Crise économique - Et la lumière, c'est pour quand ?

À la fin de l’année dernière, l’économie de la Grande-Bretagne s’est dégradée à un rythme jamais vu en trois décennies, plongeant le pays dans sa première récession depuis 1991.
Photo: Agence Reuters À la fin de l’année dernière, l’économie de la Grande-Bretagne s’est dégradée à un rythme jamais vu en trois décennies, plongeant le pays dans sa première récession depuis 1991.

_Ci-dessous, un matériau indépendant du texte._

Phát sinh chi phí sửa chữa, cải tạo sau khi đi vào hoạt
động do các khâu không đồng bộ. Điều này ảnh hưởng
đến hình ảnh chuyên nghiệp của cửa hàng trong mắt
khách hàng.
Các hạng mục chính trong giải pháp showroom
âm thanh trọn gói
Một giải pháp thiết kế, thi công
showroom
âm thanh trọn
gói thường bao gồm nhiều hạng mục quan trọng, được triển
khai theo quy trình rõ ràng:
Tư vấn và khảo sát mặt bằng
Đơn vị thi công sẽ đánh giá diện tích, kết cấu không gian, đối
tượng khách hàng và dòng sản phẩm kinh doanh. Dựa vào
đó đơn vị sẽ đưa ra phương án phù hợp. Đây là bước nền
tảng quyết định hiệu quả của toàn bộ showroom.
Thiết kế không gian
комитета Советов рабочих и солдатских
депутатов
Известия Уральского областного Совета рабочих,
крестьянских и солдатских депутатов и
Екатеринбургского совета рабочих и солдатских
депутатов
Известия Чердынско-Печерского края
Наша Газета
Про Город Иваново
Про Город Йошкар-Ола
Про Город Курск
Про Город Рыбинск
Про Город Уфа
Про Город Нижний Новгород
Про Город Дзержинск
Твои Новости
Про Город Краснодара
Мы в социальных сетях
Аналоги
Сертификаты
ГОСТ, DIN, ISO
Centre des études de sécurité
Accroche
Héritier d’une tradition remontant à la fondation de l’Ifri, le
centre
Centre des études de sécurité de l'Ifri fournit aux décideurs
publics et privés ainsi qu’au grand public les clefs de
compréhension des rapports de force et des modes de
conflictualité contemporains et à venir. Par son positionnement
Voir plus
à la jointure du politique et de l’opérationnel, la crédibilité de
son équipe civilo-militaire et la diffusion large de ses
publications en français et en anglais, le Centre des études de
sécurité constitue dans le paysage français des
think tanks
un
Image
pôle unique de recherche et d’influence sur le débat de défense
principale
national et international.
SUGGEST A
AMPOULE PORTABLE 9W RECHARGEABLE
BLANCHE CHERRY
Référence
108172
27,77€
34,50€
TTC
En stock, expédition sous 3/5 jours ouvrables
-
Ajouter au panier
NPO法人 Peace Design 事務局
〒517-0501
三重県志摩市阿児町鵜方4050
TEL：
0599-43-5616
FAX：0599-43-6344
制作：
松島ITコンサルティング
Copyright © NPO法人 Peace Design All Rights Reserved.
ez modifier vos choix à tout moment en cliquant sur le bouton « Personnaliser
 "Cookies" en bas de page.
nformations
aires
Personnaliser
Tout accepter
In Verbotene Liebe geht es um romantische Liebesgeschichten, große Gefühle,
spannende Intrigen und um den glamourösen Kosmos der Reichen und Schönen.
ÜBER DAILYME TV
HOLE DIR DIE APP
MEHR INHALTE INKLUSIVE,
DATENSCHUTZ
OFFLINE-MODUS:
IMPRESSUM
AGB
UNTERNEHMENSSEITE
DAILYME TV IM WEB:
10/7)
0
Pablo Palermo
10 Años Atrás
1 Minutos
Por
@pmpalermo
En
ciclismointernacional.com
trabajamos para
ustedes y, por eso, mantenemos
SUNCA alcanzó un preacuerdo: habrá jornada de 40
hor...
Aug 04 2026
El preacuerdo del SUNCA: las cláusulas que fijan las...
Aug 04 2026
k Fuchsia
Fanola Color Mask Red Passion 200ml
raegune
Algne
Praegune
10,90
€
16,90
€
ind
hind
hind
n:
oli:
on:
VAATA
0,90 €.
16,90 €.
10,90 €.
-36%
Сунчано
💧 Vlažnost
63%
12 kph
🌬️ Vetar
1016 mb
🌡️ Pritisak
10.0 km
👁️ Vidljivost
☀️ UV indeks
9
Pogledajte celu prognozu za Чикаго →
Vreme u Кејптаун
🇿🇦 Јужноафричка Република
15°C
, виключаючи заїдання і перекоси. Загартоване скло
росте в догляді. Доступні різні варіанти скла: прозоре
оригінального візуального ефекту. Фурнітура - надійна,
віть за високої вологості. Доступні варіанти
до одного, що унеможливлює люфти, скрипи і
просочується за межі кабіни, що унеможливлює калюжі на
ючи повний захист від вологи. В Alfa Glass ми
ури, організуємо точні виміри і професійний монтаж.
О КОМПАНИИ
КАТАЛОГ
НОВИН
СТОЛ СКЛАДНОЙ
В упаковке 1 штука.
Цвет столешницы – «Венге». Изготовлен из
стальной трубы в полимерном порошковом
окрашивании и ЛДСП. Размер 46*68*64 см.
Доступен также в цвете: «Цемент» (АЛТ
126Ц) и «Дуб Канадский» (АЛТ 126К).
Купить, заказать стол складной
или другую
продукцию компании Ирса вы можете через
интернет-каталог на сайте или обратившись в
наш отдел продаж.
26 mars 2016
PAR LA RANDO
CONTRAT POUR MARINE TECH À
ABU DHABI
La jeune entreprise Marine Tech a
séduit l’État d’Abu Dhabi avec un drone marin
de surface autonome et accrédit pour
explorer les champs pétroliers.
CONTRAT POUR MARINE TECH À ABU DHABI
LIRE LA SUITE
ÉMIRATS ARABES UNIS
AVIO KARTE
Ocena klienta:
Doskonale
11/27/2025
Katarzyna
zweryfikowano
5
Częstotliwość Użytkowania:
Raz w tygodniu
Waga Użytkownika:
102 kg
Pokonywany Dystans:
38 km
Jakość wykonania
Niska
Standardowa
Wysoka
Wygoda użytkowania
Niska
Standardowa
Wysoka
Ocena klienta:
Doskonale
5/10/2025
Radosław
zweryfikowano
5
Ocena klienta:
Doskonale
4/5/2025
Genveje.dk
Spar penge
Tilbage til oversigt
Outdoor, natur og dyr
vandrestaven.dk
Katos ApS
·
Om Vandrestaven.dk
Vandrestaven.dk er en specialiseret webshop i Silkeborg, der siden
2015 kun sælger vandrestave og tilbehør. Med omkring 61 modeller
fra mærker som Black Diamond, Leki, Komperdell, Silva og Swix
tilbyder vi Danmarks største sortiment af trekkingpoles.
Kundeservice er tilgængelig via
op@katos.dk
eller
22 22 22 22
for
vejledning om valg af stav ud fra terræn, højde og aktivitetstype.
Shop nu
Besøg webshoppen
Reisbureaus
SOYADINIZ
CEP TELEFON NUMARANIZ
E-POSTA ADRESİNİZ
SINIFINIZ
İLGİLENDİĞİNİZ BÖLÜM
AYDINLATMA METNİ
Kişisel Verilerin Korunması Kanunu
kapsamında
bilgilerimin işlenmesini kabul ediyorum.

Paris — L'économie mondiale se trouve actuellement en pleine tourmente et la durée de la crise fait l'objet d'avis divergents, les plus optimistes tablant sur une embellie fin 2009, les plus pessimistes ne l'attendant pas avant la fin 2010.

«On est vraiment loin de voir le bout du tunnel», admet Eric Heyer, directeur adjoint de l'Observatoire français des conjonctures économiques (OFCE), mais il précise que le terme «reprise» ne veut pas dire la même chose pour tout le monde.

Pour lui comme pour Gilles Moëc, économiste de Bank of America, si l'on parle d'un frémissement de la croissance, on peut compter sur fin 2009.

«Le consensus des économistes anticipe une croissance qui redevient positive à partir du quatrième trimestre 2009», aux États-Unis comme en zone euro, régions tombées en récession fin 2008, souligne Gilles Moëc.

«Après, sortie de crise, ça peut vouloir dire retrouver un niveau de croissance qui stoppe la montée du chômage», et il ne faut alors pas l'attendre avant la deuxième moitié de 2010, ajoute M. Heyer.

Les grands organismes de prévision économiques tablent de leur côté sur une sortie de crise début 2010 voire mi-2010 au plus tôt, mais tous ne cessent de réviser à la baisse leurs prévisions.

L'Organisation de coopération et de développement économiques (OCDE), prévoit une récession pour 2009 et n'attend pas de reprise «avant le second semestre 2010».

Le Fonds monétaire international (FMI) table sur une récession pour les pays développés cette année et doit encore assombrir ses prévisions demain. Il n'entrevoit une reprise qu'à partir du premier semestre 2010, sous certaines conditions.

La Commission européenne s'attend à une récession sévère en zone euro avec un recul du Produit intérieur brut (PIB) de 1,9% en 2009, avant un redressement limité en 2010, avec une croissance de 0,4%.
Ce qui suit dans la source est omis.